Clydesdales, carrots and bush poets all featured in the festival.
SUNNY skies, impressive hay sculptures and a good old country welcome had thousands heading to the Scenic Rim at the weekend for the Kalbar Country Day.
With food vans, more than 100 market stalls and live entertainment from local bands and performers, the day provided a great day in the country for people from near and far.
Joy Young from the Fassifern Lions Club said the event raised funds to support local groups including the Men's Shed, the School of Arts and the local soccer club.
"We were absolutely thrilled with the turnout," she said.
"We couldn't believe how many turned up. Last year we had 93 stall holders and this year we had 170.
"We've had great feedback from stallholders, some said it was the best day they had seen in a while.
"It was a great day for local businesses like the fruit shop, the pub and cafe."
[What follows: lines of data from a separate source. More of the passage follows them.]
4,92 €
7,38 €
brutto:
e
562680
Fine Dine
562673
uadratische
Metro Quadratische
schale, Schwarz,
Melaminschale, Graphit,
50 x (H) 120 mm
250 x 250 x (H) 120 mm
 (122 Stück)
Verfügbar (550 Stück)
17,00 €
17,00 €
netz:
The Lions Club had their traditional food stall selling burgers and hot dogs, which Ms Yong said were a big seller.
"We had 85 dozen bread rolls and 25 dozen hot dog rolls and at the end of the day we had about six rolls left over.
"The Clydsedale wagon rides were popular and the Kalbar Progress Association held bus tours for people to see the hay sculptures, which sold out at $5 a ticket."
The street festival transformed George Street into a bustling marketplace, with hay bale sculptures around the town providing photo opportunities for those who took advantage of the perfect weather to stop for photos.
The day started at 8am with a bush poets breakfast attended by the Beaudesert Bush Bards.
Visitors enjoyed horse and cart rides with Teviot Clydesdales on hand and competition was fierce for the Kalfresh carrot throwing competition.
SES volunteers turned up to introduce Paddy Platypus, who proved popular with children.
Beaudesert Show Society ambassadors were in attendance to greet guests and join the fun.
Ms Young said the town got behind the festival in a big way, with more than 90 hay bale art works on display. She said anyone who missed out on the festival could still check out the sculptures.
"The sculptures will stay up for at least two weeks, weather permitting," she said.
The Kalbar Country Day, traditionally held on the third Saturday of October.